One of the most underrated Oscar nominated flicks from Anthony Minghella. A star-studded flick in the peak of re-visualized vintage glamour in the nobly decayed crime dimensions of writer Patricia Highsmith's. A story about one of the most capitivating homocidal killers in cinema or suspense novel history: Tom Ripley, who adores the rich handsome Dickie Greenleaf who is a man born with a silver spoon, a man who owns nearly everything he longs for. Then chameleon Ripley transforms into a leech who dries out Dickie's life, also a vulture who devours Dickie's left-over, horridly a crab-alike parasite who deprives Dickie's identify....he's pathologically complicated with all the smolderingly torments beneath his boyish somehow bookish spectackles: repressed sexuality which comes across as intrusive lust for Dickie Greenleaf, the obliteration of struggled low self-esteem, the merciless detachment to slice out his human pathos just to pull off the scheme of self-protection.....eventually he needs to latch all the demons inside the basement of his dim inner corner, and its key tends to be lost for good without the thrusted trust to anyone as the last scene in the movie refers....

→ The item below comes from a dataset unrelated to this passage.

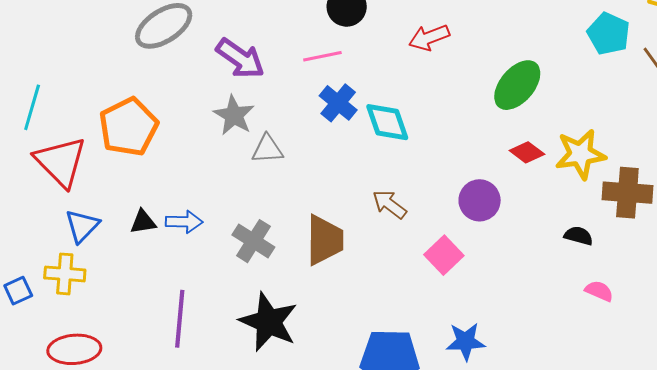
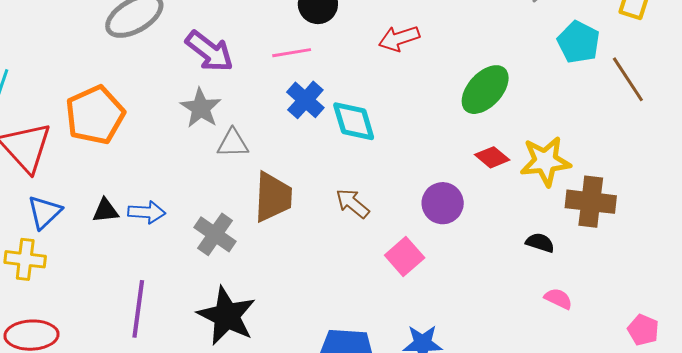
brown trapezoid: (325, 240) -> (273, 197), moved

"it's better to be a fake somebody instead of a real nobody"....all the symbolism seems to be obvious such as Ripley smothers his intimate pal to death that is to smit the last sense of his remained humanity. and the beat trend jazz dickie is so enamour of stands for his frivolous lifestyle....all the essential classic songs selected in the soundtrack that is a bit too catchy...generally the whole movie is catchy such as its theme, its good-looking cast, its plot hints, its blatantly voyeuristic sensuality (such as Ripley peeps Dickie's nude in the bathtub) ... etc. nothing too mystically hideous, considering its comtemporariness.
It was also Jude Law's crucial chance to contribute to his overnight success as the main sex subject in this movie. There's something worth tackling about his Dickie Greenleaf who is a man of whimsical playfulness, a well-to-do self-dubbed beat bohemian who is enslaved by the ecstaticly tumultous jazz, suffering from the eternal fued of lacking any significant paternal recognition that makes him waywardly linger over his elongated adolescence with an undercurent maternal fixation (which reflects on his choice of women ... always someone tolerantly appreciates his boyish naivete) but clansdetinely traumatized with such un-retrieved loss of identification, also a man assumingly sheltered from his social status and enormous wealth that prevents him from fledging into maturity, but who wants to grow anyway? Growing up takes grim hardship, naturally Dickie becomes the envious center for everyone since he has wealth, looks, youth and he's damned popular with ladies.
Gwyneth Paltrow is adequate as Dickie's demure love interest but Cate Blanchet's loverstrick beguiled socialette is more sympatheticly riveting as Ripley's attempted prey of seduction. Philip Seymour gives amusingly tricky performance as the sleazy friend of Dickie's who intuitively detects Ripley's orientation.
The talented Mr. Ripley might be even more engrossing without those straight-down-toward-the-arrow catchiness, but in a way, it's subtly made evaluated in its time. the photographic sceneries are idyllically cozy, the blistening sun scatters everywhere, tastefully shot as minghella's works usually are.
The Talented Mr. Ripley is a must see film! It's a cinematic genius and a total perfection! Anthony Minghella was one of best directors and film makers of our time!
Tom Ripley wants to reveal his darkest secrets to Peter, the men share a loving bond, but he just can't afford to reveal anything, he is completely stuck in his darkness alone. The dialogue is a brilliant metaphor. The piano piece is from Antonio Vivaldi's "Stabat Mater".